Antes da revolução psicanalítica de Sigmund Freud, todas as doenças mentais foram vistas e tratadas como doenças biológicas, geralmente decorrentes das chamadas "manchas hereditárias". Independentemente de suas falhas, Freud forçou o papel da psicologia na vanguarda do estudo e tratamento psicoterapêutico da psicopatologia . Jung desenvolveu e demonstrou a influência do inconsciente na formação, perpetuação e psicoterapia de transtornos psiquiátricos de todos os tipos, incluindo doenças maníaco-depressivas e psicose. O que é fascinante e alarmante é a forma como chegamos ao círculo completo hoje, até que ponto o pêndulo histórico voltou às percepções pré-freudianas da doença mental. É uma tendência reacionária, reducionista e regressiva com consequências devastadoras para os pacientes, os consumidores de serviços de saúde mental. Na verdade, afirmo que essa tendência para o fundamentalismo biológico reflete uma negação subjacente e falta de sofisticação quanto ao papel da psicologia na formação de transtornos mentais e em muitas doenças físicas também.
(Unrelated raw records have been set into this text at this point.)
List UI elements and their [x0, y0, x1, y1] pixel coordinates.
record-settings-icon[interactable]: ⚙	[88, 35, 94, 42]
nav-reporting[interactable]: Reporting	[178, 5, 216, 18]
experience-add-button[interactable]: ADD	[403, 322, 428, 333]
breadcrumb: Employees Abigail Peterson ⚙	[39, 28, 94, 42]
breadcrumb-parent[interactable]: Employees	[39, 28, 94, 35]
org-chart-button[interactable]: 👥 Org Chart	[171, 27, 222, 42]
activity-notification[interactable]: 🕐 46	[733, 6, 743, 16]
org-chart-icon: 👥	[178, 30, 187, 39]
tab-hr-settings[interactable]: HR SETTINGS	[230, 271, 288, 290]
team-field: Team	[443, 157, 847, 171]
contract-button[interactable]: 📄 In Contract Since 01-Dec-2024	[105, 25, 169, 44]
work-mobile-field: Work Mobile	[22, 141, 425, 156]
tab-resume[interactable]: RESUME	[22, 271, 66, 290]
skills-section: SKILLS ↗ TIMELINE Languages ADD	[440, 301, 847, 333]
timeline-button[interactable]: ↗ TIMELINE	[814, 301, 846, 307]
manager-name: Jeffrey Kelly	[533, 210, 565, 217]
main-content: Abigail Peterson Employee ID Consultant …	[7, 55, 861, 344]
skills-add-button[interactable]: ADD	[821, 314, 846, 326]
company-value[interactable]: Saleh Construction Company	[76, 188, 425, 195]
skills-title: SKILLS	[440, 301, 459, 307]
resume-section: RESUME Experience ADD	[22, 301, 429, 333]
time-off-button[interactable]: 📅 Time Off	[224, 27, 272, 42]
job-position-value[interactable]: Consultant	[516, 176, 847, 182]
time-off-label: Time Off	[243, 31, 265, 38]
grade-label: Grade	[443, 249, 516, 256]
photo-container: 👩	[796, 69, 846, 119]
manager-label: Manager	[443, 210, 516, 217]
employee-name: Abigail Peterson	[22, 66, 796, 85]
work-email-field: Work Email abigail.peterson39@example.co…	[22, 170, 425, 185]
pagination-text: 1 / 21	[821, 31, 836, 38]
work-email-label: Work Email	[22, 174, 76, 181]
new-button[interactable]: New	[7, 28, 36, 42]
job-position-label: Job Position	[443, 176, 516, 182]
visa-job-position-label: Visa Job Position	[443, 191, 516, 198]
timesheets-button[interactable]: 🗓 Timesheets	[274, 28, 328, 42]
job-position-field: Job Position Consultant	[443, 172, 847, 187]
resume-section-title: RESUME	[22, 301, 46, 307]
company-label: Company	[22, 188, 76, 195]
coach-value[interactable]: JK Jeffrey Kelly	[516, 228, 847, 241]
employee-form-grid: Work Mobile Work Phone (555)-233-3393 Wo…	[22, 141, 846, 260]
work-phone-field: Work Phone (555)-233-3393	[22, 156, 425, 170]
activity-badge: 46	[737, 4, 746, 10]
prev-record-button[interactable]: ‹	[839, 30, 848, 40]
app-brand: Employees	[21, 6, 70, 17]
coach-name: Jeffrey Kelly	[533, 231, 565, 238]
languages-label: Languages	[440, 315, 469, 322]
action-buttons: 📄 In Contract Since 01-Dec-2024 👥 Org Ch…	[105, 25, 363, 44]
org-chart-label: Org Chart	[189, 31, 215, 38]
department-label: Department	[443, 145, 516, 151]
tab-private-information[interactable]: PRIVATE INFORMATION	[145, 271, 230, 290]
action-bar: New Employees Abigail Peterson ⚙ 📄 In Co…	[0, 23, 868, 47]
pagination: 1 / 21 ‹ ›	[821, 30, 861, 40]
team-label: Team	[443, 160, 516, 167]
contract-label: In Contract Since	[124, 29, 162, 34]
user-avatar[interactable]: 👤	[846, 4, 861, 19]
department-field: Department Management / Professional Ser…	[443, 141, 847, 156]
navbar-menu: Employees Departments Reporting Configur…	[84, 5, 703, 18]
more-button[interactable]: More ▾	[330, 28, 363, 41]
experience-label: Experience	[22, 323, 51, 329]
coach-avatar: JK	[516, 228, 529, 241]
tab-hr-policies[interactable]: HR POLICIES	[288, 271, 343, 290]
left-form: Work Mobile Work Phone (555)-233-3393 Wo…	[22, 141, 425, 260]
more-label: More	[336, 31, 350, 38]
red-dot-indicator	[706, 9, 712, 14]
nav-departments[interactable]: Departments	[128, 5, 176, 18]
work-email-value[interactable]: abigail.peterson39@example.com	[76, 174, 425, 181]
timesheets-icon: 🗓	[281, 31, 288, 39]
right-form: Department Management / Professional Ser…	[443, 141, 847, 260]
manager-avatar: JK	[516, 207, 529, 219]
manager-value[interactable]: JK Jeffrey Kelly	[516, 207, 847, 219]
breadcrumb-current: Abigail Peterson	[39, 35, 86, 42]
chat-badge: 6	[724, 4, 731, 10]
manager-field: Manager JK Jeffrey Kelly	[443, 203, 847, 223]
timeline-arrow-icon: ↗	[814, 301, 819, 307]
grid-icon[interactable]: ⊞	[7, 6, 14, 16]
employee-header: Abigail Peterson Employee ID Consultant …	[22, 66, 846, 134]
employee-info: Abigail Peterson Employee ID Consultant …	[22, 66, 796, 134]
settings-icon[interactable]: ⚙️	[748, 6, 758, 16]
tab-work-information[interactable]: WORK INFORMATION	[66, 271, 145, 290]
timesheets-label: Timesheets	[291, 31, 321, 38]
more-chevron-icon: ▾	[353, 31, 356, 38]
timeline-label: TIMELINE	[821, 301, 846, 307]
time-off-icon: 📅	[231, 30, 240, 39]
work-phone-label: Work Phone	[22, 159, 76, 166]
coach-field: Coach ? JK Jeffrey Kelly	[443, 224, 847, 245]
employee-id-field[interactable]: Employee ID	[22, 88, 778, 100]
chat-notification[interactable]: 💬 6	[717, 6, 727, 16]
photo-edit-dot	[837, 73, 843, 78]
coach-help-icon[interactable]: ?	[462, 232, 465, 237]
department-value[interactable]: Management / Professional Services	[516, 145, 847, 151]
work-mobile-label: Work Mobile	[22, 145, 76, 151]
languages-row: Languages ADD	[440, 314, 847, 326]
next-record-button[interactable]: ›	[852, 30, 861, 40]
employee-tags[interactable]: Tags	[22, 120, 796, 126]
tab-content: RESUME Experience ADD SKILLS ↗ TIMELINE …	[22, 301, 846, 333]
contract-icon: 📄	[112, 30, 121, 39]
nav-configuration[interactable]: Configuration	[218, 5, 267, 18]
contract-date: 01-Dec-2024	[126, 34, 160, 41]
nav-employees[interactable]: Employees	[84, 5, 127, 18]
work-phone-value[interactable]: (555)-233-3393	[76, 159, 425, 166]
Hoje estamos envolvidos em uma batalha campal para os corações e mentes do público quanto aos papéis relativos de biologia e psicologia, natureza e nutrição, genes e estressores traumáticos, no desenvolvimento e tratamento de transtornos mentais. Aqui, estou lutando pela necessidade do paciente deprimido por mais , e não menos , pela psicologia. Mas, se, por exemplo, o público em geral e os profissionais de saúde mental aceitam, como muitos já o têm, a noção materialista literal de depressão como doença ou o "fundamentalismo científico" autoproclamado de psicólogos evolucionários como o colega blogueiro Satoshi Kanazawa – que chocantemente afirma que a paternidade (ou a falta dela) exerce zero, nada, zip, sem influência no desenvolvimento da personalidade e na psicopatologia – essa luta será perdida. De que lado você está? Convido todos vocês a participar do debate!